A trajetória bem-sucedida do Colégio Estadual Maria Anita, através de projetos inovadores e da capoeira, fizeram com que a escola fosse selecionada para integrar a obra fotográfica Escolas de Valor, do fotógrafo espanhol Carlos Polanco. Organizado pela Fundação Santillana, o livro será lançado em Salvador amanhã (24), às 18h, no Instituto Cervantes. A obra retrata experiências de sucesso de seis escolas de diferentes estados e regiões brasileiras que vêm rendendo bons resultados na educação.
Cada uma das selecionadas foi associada a um valor, facilitando assim a identificação da essência do trabalho transformador que realiza. Dentre os valores foram destacados solidariedade, auto-estima, harmonia, perseverança, identidade e resistência. Este último caracteriza bem as ações do Colégio Maria Anita. Além de investir na pedagogia de projetos, a direção e toda a equipe de professores estão engajadas na construção de uma escola diferente, que envolva os alunos em seus projetos e, consequentemente, eleve o aprendizado.
“A resistência está associada a nossa história. Estamos no subúrbio, longe do centro, temos dificuldades, mas não desistimos. No livro somos retratados através de um parâmetro entre capoeira e cotidiano escola. Em um meio repleto de adversidades estamos aqui fazendo este movimento de forma segura”, avalia a diretora do colégio, Heronita Silva Passos.
A capoeira atrelada à educação passou a fazer parte do cotidiano do colégio em 1998. A estratégia era usar a arte como forma de despertar o interesse para o aprendizado em alunos indisciplinados e tri-repetentes. Para isso, a escola contou com a colaboração de um vigilante, mestre de capoeira, que passou a ministrar as aulas gratuitamente no turno oposto ao trabalho.
“Selecionamos alunos que precisavam de limites e aos poucos fomos fazendo um trabalho visando atraí-los para a sala de aula”, recorda a diretora. Esse foi apenas um dos inúmeros passos dados pelo colégio no intuito de seduzir o aluno para o aprendizado. Desde então, não existe mais sala vazia. Com 11 salas e 33 turmas, o colégio atende a 1.500 alunos distribuídos nos três turnos da 3ª série do ensino fundamental ao 3º ano do ensino médio.

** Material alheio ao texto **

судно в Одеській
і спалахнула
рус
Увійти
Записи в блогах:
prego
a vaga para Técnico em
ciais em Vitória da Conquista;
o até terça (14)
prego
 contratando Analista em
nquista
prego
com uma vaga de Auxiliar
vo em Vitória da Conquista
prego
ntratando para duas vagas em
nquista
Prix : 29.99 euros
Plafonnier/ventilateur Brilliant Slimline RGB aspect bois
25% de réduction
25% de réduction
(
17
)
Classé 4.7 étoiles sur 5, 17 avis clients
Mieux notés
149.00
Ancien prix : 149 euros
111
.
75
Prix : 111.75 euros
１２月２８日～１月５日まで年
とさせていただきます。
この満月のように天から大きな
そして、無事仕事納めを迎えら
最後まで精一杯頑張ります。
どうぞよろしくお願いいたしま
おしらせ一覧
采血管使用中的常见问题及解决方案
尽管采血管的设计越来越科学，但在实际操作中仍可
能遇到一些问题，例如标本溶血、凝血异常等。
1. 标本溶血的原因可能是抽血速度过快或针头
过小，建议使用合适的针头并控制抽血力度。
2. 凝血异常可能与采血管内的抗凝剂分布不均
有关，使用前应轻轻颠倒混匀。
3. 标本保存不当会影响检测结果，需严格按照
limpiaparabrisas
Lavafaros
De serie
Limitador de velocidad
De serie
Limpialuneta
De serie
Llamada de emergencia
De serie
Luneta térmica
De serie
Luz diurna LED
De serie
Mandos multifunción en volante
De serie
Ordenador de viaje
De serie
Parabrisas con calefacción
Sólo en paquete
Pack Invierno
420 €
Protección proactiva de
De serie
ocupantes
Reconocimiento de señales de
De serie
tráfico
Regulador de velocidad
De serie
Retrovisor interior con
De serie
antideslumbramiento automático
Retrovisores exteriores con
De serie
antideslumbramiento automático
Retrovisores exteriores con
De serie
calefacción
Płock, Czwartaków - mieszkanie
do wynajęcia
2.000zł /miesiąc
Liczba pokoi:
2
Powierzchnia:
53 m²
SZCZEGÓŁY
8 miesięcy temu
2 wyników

As salas vivem abarrotadas de alunos e, diariamente, dezenas de pessoas buscam vaga. Os índices de aprendizado aumentaram e a evasão caiu consideravelmente. “Atualmente evasão só ocorre à noite, turno que atinge um público que se divide entre o trabalho e a escola”, informa Heronita. São estes resultados que têm atraído um número cada vez maior de alunos.
Entusiasmo
Para a estudante do 2º ano, Nitiele Miranda, 15 anos, não faltam elogios ao colégio que a acolheu nos últimos seis anos. “Isso aqui parece um paraíso escondido no subúrbio. Fico surpresa com esse reconhecimento porque muitas vezes o que vem daqui não costuma ser valorizado. Mais uma vez estamos tendo o reconhecimento público do que fazemos”, diz orgulhosa, a aluna.

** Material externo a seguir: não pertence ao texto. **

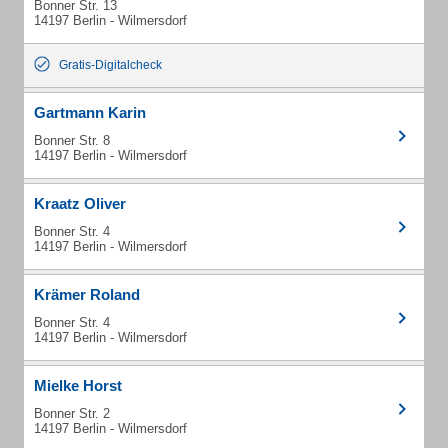
Bonner Str. 13
14197 Berlin - Wilmersdorf
Gratis-Digitalcheck
Gartmann Karin
Bonner Str. 8
14197 Berlin - Wilmersdorf
Kraatz Oliver
Bonner Str. 4
14197 Berlin - Wilmersdorf
Krämer Roland
Bonner Str. 4
14197 Berlin - Wilmersdorf
Mielke Horst
Bonner Str. 2
14197 Berlin - Wilmersdorf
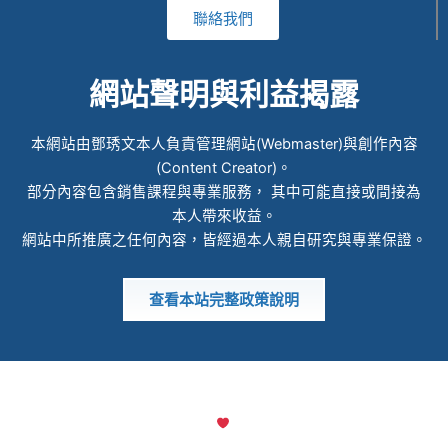
聯絡我們
網站聲明與利益揭露
本網站由鄧琇文本人負責管理網站(Webmaster)與創作內容
(Content Creator)。
部分內容包含銷售課程與專業服務， 其中可能直接或間接為
本人帶來收益。
網站中所推廣之任何內容，皆經過本人親自研究與專業保證。
查看本站完整政策說明
© 2022 ALL RIGHTS RESERVED​
MADE WITH
檸檬知識創新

É com este mesmo entusiasmo que o estudante do 3º ano, Sidinei Silva Sacramento, 21 anos, fala da escola. Foi lá que ele foi despertado para o prazer de estudar e hoje está convicto de que tem que continuar adquirindo novos conhecimentos. “Aqui me descobri. Já tinha até pensado em parar de estudar. Agora quero fazer vestibular e quem sabe um dia poder voltar para minha escola como professor”, diz. De acordo com a diretora Heronita Passos, com base nas leis do regime escolar e num projeto político-pedagógico, é concedida aos alunos a liberdade de construir o próprio aprendizado.
Foi através dessa liberdade que o estudante Edmilson Oliveira, 18 anos, se sentiu à vontade para propor a criação de uma rádio na escola. Em funcionamento há uma semana, o veículo de comunicação é a grande novidade entre os alunos. “Nossa proposta é que a rádio sirva como um meio de levar informações e retratar todo o cotidiano da escola”, explica o estudante. Em 2003, através de um convite do Banco Mundial, a diretora, um representante da coordenação e outro dos alunos foram participar do III Seminário Internacional de Experiências Voltadas para a Cultura da Paz, em Bogotá, representando o Brasil.
No mesmo ano, o colégio também ganhou o Prêmio de Gestão do Conselho Nacional de Secretários Estaduais de Educação (Consed) e a diretora foi contemplada com um intercâmbio de 15 dias nos Estados Unidos, onde teve a oportunidade de enriquecer a experiência em gestão. A cada dia, a escola enfrenta novos desafios e demonstra que, com engajamento e boa vontade, é possível transformar a realidade.